The telephone rang. She jumped at the sudden noise, then went into the kitchen and answered it. “Hello?”
“Teddy,” said Lewis Strathairn, her old boss, Oscar’s longtime lawyer. “It’s me.”
“Oh, hello, Lewis!” she said. “That’s funny, Lila and I were just talking about you. How are you today?”
“I’ve got a touch of a summer cold,” he said, “but other than that I’m all right.”
The subject of Lewis’s health was an old joke between them; Lewis was never sick, but he was constantly convinced that he was about to be.
“You don’t sound like you have a cold,” said Teddy.
“Just a tickle in the back of my throat. Teddy, I miss you.”
“I miss you, too,” she said, realizing that it was true as she said it, although she hadn’t thought much about him since the last time she’d seen him, a couple of months before.
“Can you come into town today and have lunch with me? I can send Benny for you.”
Lewis lived on East Seventy-seventh Street in an apartment Teddy found cluttered and antiseptic. Benny was the driver of his Town Car.
“I can’t, Lewis,” she said. “I’m sorry, I have Oscar’s biographer, or one of them, coming for lunch.”
“So Oscar’s biography is finally getting written.”
“Actually,” she said, “there are two of them.” She stretched the phone cord and went to the sink and filled a blue crackle-glazed vase with water, then put the roses into it. They looked pleasingly blowsy and decadent.
“Two,” Lewis said.
Teddy had first gone to work for Lewis in 1957. Back then, he had been the balding, affably witty husband of a B-movie actress, who left him in 1979, predictably, for the director of a film she was starring in. Since then, he’d lived alone in his bachelor digs, his torch for Teddy burning bright. Teddy loved and respected Lewis and enjoyed his company tremendously, but his passionate adoration of her had always served, ironically, as a barrier to further intimacy; the strength of his desire created a hazy miragelike force field around him. She couldn’t see him clearly enough to desire him.

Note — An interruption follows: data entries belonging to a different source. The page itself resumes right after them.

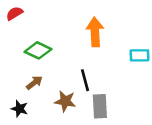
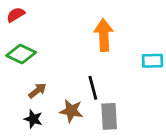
green diamond: (38, 50) -> (21, 54), moved
black star: (19, 109) -> (33, 119), moved

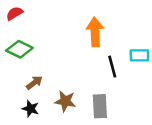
black line: (93, 88) -> (112, 67), moved

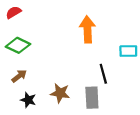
black line: (112, 67) -> (103, 74), moved
brown arrow: (34, 83) -> (19, 76), moved

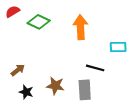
green diamond: (18, 45) -> (39, 22), moved
black line: (103, 74) -> (95, 68), turned -60

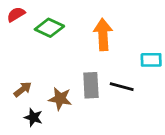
brown star: (55, 86) -> (60, 99), moved
gray rectangle: (85, 90) -> (91, 85), moved

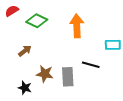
gray rectangle: (91, 85) -> (68, 77), moved
brown arrow: (23, 89) -> (25, 51), moved

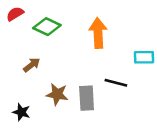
black star: (25, 88) -> (21, 112), moved

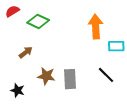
orange arrow: (98, 33) -> (96, 27), moved
black line: (116, 83) -> (106, 75), moved, turned 30

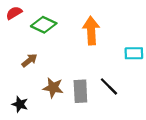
orange arrow: (96, 27) -> (91, 31), moved
black line: (106, 75) -> (109, 86), moved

“That’s right,” said Teddy.
“I’ll call you again soon,” said Lewis. “I do miss you.”
“I’ll be here,” she said, and they rang off.
She set the vase of roses on the dining room table. Looking through the front window of the living room, she could see kids hanging out, half-grown pups of various shades of brown. Oscar had loved all the earlier incarnations of these kids. He’d been fascinated by their music, their clothes, their indeterminate ethnicities and aggressively fake Puerto Rican accents, fake because they’d all been born right here, which he knew because Oscar was what used to be called “a nosey parker.” He had prowled the blocks around the Calyer Street house, befriending the Polish store clerks up on Manhattan Avenue, stopping to talk to young mothers, snooping around, eavesdropping. Teddy remembered how he’d perched on her living room couch, staring out in the window like a big cat, gossiping with Ruby about the passersby with the nicknames he’d invented for them. “There goes Melanie,” he said about a young mother with melon-size breasts. “She’s talking to Smoking Man. Hey, it looks like Bambi’s pregnant. Did you know that? Wonder who the father is! Maybe it’s Dingbat. Think Dingbat knocked up Bambi? I saw him sweet-talking her a while ago.” Ruby had chimed in with whatever information she could muster up about the neighbors, beaming whenever he praised her for giving him something juicy.